By Rob Salkowitz, Forbes


Unbridgeable political divides, creepy new technologies that stalk our every move, social media that turns everyone into balls of anxiety… If it feels like society is crumbling under an onslaught of unprecedented new pressures and no one is willing to stand up and say the emperor has no clothes, bestselling author Gregg Hurwitz has a modest proposal: break the frame.

That is the premise of NewThink, Hurwitz’s new graphic novel released today by from AWA Studios, collecting the five issue miniseries that came out earlier this year dealing with some of the weightiest issues in contemporary culture. Hurwitz — who brings a long resume of work in prose, film and TV, and front line superhero comics for Marvel, DC and others — has a lot on his mind, but carefully wraps his kernels of theory in tasty wrappings of genre fiction, then has them drawn by some of comics’ best artists.

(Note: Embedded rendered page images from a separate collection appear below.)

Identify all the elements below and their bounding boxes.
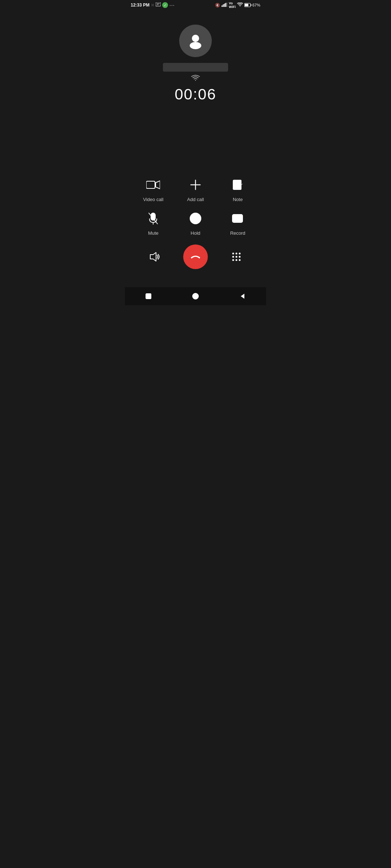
nav-square-button[interactable] bbox=[141, 289, 156, 303]
call-timer: 00:06 bbox=[175, 86, 216, 103]
svg-rect-5 bbox=[224, 4, 225, 7]
status-time: 12:33 PM bbox=[131, 3, 150, 8]
check-app-icon: ✓ bbox=[162, 2, 168, 8]
mute-icon: 🔇 bbox=[215, 3, 220, 8]
avatar-section: 00:06 bbox=[125, 10, 266, 103]
signal-icon bbox=[222, 2, 227, 8]
svg-rect-7 bbox=[227, 3, 227, 7]
mute-button[interactable]: Mute bbox=[132, 209, 175, 236]
status-bar: 12:33 PM ⁙ ✓ ··· 🔇 VoWiFi bbox=[125, 0, 266, 10]
end-call-button[interactable] bbox=[183, 244, 208, 269]
more-dots-icon: ··· bbox=[169, 2, 175, 8]
svg-rect-6 bbox=[226, 3, 227, 7]
nav-square-icon bbox=[145, 293, 152, 299]
nav-back-icon bbox=[239, 293, 246, 299]
video-call-button[interactable]: Video call bbox=[132, 176, 175, 202]
battery-percent: 67% bbox=[252, 3, 260, 7]
svg-rect-9 bbox=[245, 4, 248, 7]
wifi-calling-icon bbox=[190, 75, 201, 84]
svg-rect-4 bbox=[223, 4, 224, 7]
svg-point-23 bbox=[190, 213, 201, 224]
svg-point-35 bbox=[232, 256, 234, 258]
mute-label: Mute bbox=[148, 230, 159, 236]
add-call-button[interactable]: Add call bbox=[175, 176, 217, 202]
video-call-icon-wrap bbox=[144, 176, 162, 194]
mute-icon-wrap bbox=[144, 209, 162, 227]
add-call-icon-wrap bbox=[186, 176, 205, 194]
bottom-actions bbox=[132, 244, 259, 269]
video-call-icon bbox=[146, 180, 160, 190]
avatar bbox=[179, 25, 212, 57]
note-icon-wrap bbox=[229, 176, 247, 194]
wifi-icon bbox=[237, 2, 243, 8]
end-call-icon bbox=[189, 254, 202, 260]
svg-point-38 bbox=[232, 259, 234, 261]
svg-point-36 bbox=[236, 256, 237, 258]
svg-marker-14 bbox=[156, 181, 160, 189]
record-icon bbox=[232, 212, 244, 225]
hold-label: Hold bbox=[191, 230, 201, 236]
svg-point-33 bbox=[236, 253, 237, 255]
svg-rect-13 bbox=[146, 181, 155, 188]
status-left: 12:33 PM ⁙ ✓ ··· bbox=[131, 2, 175, 8]
svg-rect-24 bbox=[193, 216, 195, 221]
svg-rect-29 bbox=[237, 218, 241, 220]
dialpad-icon bbox=[231, 252, 241, 262]
nav-back-button[interactable] bbox=[235, 289, 250, 303]
message-status-icon bbox=[156, 3, 161, 8]
controls-grid: Video call Add call Note bbox=[132, 176, 259, 236]
svg-marker-31 bbox=[150, 252, 156, 261]
battery-icon: 67% bbox=[244, 3, 260, 7]
grid-status-icon: ⁙ bbox=[151, 3, 154, 8]
hold-button[interactable]: Hold bbox=[175, 209, 217, 236]
nav-bar bbox=[125, 287, 266, 305]
record-label: Record bbox=[230, 230, 245, 236]
nav-home-icon bbox=[192, 293, 199, 300]
svg-rect-3 bbox=[222, 5, 223, 7]
svg-point-34 bbox=[239, 253, 241, 255]
nav-home-button[interactable] bbox=[188, 289, 203, 303]
video-call-label: Video call bbox=[143, 197, 163, 202]
svg-point-11 bbox=[192, 35, 199, 42]
add-call-icon bbox=[190, 179, 201, 190]
svg-rect-25 bbox=[196, 216, 198, 221]
hold-icon-wrap bbox=[186, 209, 205, 227]
note-button[interactable]: Note bbox=[216, 176, 259, 202]
note-label: Note bbox=[233, 197, 243, 202]
svg-point-32 bbox=[232, 253, 234, 255]
mute-icon bbox=[148, 212, 158, 225]
controls-section: Video call Add call Note bbox=[125, 176, 266, 269]
svg-point-12 bbox=[190, 42, 201, 49]
contact-name-bar bbox=[163, 63, 228, 72]
svg-point-27 bbox=[234, 217, 236, 220]
person-icon bbox=[186, 32, 205, 50]
svg-rect-28 bbox=[237, 216, 241, 217]
svg-rect-0 bbox=[156, 3, 161, 6]
speaker-icon bbox=[149, 251, 160, 263]
svg-point-37 bbox=[239, 256, 241, 258]
svg-rect-41 bbox=[146, 294, 151, 299]
svg-point-39 bbox=[236, 259, 237, 261]
hold-icon bbox=[189, 212, 202, 225]
svg-rect-30 bbox=[237, 221, 240, 222]
svg-point-43 bbox=[194, 295, 197, 297]
speaker-button[interactable] bbox=[147, 249, 163, 265]
dialpad-button[interactable] bbox=[228, 249, 244, 265]
svg-rect-10 bbox=[251, 4, 251, 6]
svg-point-40 bbox=[239, 259, 241, 261]
add-call-label: Add call bbox=[187, 197, 204, 202]
status-right: 🔇 VoWiFi 67% bbox=[215, 1, 260, 9]
svg-marker-44 bbox=[241, 294, 244, 299]
note-icon bbox=[232, 179, 243, 190]
volte-icon: VoWiFi bbox=[229, 1, 236, 9]
record-button[interactable]: Record bbox=[216, 209, 259, 236]
record-icon-wrap bbox=[229, 209, 247, 227]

NewThink features five standalone stories that reframe hot-button issues through science fiction, fantasy and other familiar narrative styles. “The Skreens,” drawn by veteran superhero artist Mike Deodado, explores the proliferation of mobile devices as an alien invasion yarn. “A Fair Tale,” with art by Ramon Rosanas, is a light fantasy fable about cancel culture. “Red Beak and Claw,” beautifully painted by Keron Grant, is an urban horror exploration of the impact of social media on self-image. “Nowtopia” illustrated by Mike Choi, pointedly contrasts the material abundance and technological achievements of the 21st century seen through the eyes of humans suffering through earlier moments in history, with the pettiness of our current cultural squabbles. The final chapter, “A Children’s Story,” locates the causes of our social divisions in psychological differences that naturally occur in all people, with art by Will Conrad.

Gregg Hurwitz

Hurwitz says that he wanted to do the NewThink book after noticing that patterns of ideological indoctrination taking place in the media environment of the mid-2010s closely resembled the tactics used by cults. “I started to see trends ascendent in the political culture that felt like aspects of mind control,” he said. “The polarization struck me as alarming, and likely to lead to some bad things.”

Hurwitz became involved in politics to combat a culture of extremism that he believes exists on both sides of the political divide. “In my personal politics, I’m quite liberal,” he said, “but what I think is correct, morally and legally for America is much more centrist.”

Rather than pointing fingers at individual extremists, Hurwitz sees the real villain as the hidden interests who profit from division and hatred, by monetizing the views and clicks of a riled-up public. These social media companies have “teams of addiction specialists working with deep AI and machine learning to target exactly where your focus is and what you’ll find most salacious and upsetting, to trigger your continue reliance on it. There’s an enormous amount of money to be made driving our outrage, fear and resentments, and encouraging us to dehumanize various groups.”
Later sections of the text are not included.